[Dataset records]
################

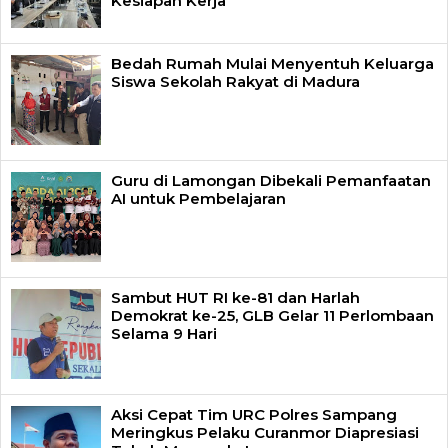
Kesiapan Kerja
Bedah Rumah Mulai Menyentuh Keluarga
Siswa Sekolah Rakyat di Madura
Guru di Lamongan Dibekali Pemanfaatan
AI untuk Pembelajaran
Sambut HUT RI ke-81 dan Harlah
Demokrat ke-25, GLB Gelar 11 Perlombaan
Selama 9 Hari
Aksi Cepat Tim URC Polres Sampang
Meringkus Pelaku Curanmor Diapresiasi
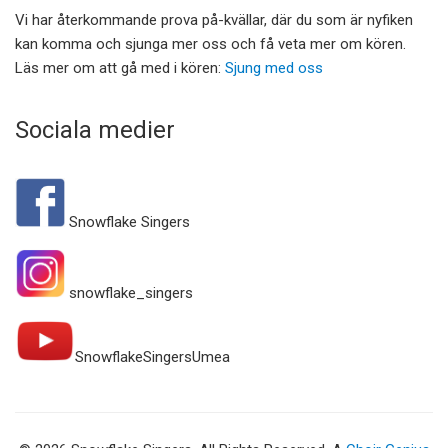
Vi har återkommande prova på-kvällar, där du som är nyfiken
kan komma och sjunga mer oss och få veta mer om kören.
Läs mer om att gå med i kören:
Sjung med oss
Sociala medier
Snowflake Singers
snowflake_singers
SnowflakeSingersUmea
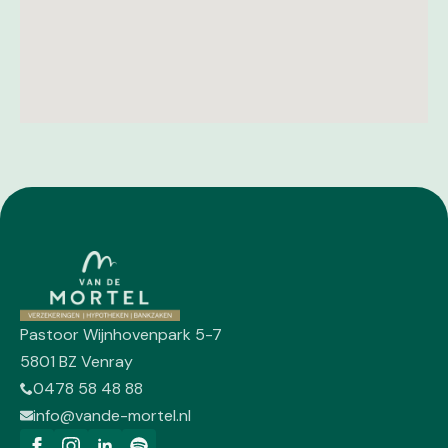
Pastoor Wijnhovenpark 5-7
5801 BZ Venray
0478 58 48 88
info@vande-mortel.nl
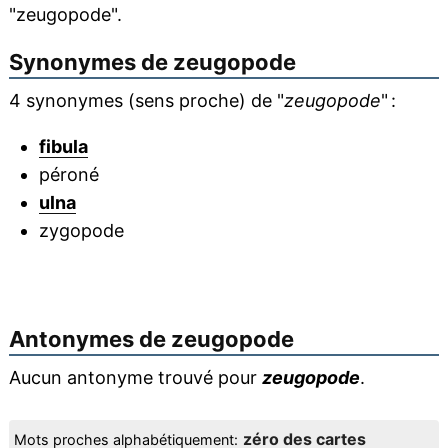
"zeugopode".
Synonymes de
zeugopode
4 synonymes (sens proche) de "
zeugopode
" :
fibula
péroné
ulna
zygopode
Antonymes de
zeugopode
Aucun antonyme trouvé pour
zeugopode
.
zéro des cartes
Mots proches alphabétiquement:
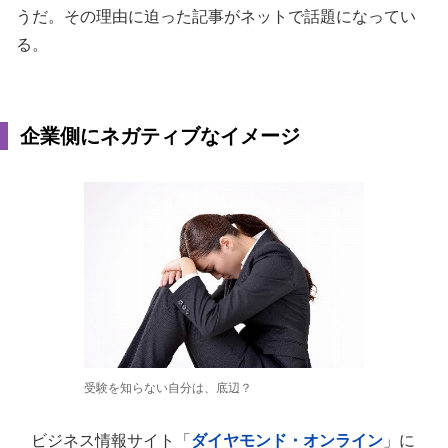
うだ。その理由に迫った記事がネットで話題になってい
る。
企業側にネガティブなイメージ
受験を知らない自分は、底辺？
ビジネス情報サイト「
ダイヤモンド・オンライン
」に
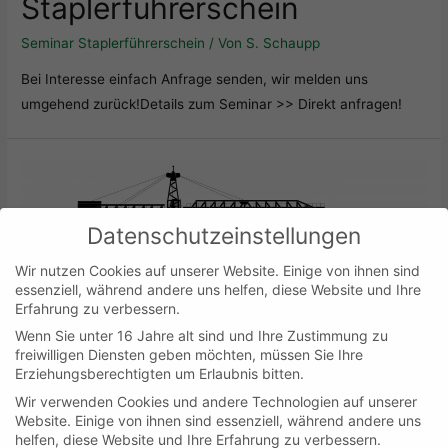
Staplerführerschein
Seminar Staplerführerschein
/ Von
S. Schaupp
Bei Interesse einfach Anfrage senden, wir melden uns
umgehend zurück!Details zum Seminar >> Direkt anfragen!
Datenschutzeinstellungen
Wir nutzen Cookies auf unserer Website. Einige von ihnen sind
essenziell, während andere uns helfen, diese Website und Ihre
Erfahrung zu verbessern.
Wenn Sie unter 16 Jahre alt sind und Ihre Zustimmung zu
freiwilligen Diensten geben möchten, müssen Sie Ihre
Erziehungsberechtigten um Erlaubnis bitten.
Wir verwenden Cookies und andere Technologien auf unserer
Website. Einige von ihnen sind essenziell, während andere uns
helfen, diese Website und Ihre Erfahrung zu verbessern.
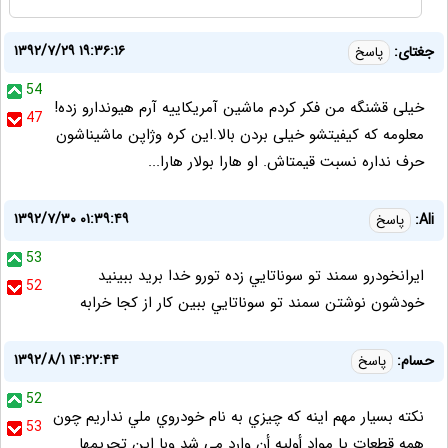
۱۳۹۲/۷/۲۹ ۱۹:۳۶:۱۶
جغتای:
پاسخ
54
خیلی قشنگه من فکر کردم ماشین آمریکاییه آرم هیوندارو زده!
47
معلومه که کیفیتشو خیلی بردن بالا.این کره وژاپن ماشیناشون
حرف نداره نسبت قیمتاش. او هارا بولار هارا...
۱۳۹۲/۷/۳۰ ۰۱:۳۹:۴۹
Ali:
پاسخ
53
ايرانخودرو سمند تو سوناتايي زده تورو خدا بريد ببينيد
52
خودشون نوشتن سمند تو سوناتايي ببين كار از كجا خرابه
۱۳۹۲/۸/۱ ۱۴:۲۲:۴۴
حسام:
پاسخ
52
نكته بسيار مهم اينه كه چيزي به نام خودروي ملي نداريم چون
53
همه قطعات يا مواد أوليه أن وارد مي شد وبا اين تحريمها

################

● **Prompt**
Search the records above for the string "Ihre" and copy each line that holds it.

● **Response to the task**
essenziell, während andere uns helfen, diese Website und Ihre
Wenn Sie unter 16 Jahre alt sind und Ihre Zustimmung zu
freiwilligen Diensten geben möchten, müssen Sie Ihre
helfen, diese Website und Ihre Erfahrung zu verbessern.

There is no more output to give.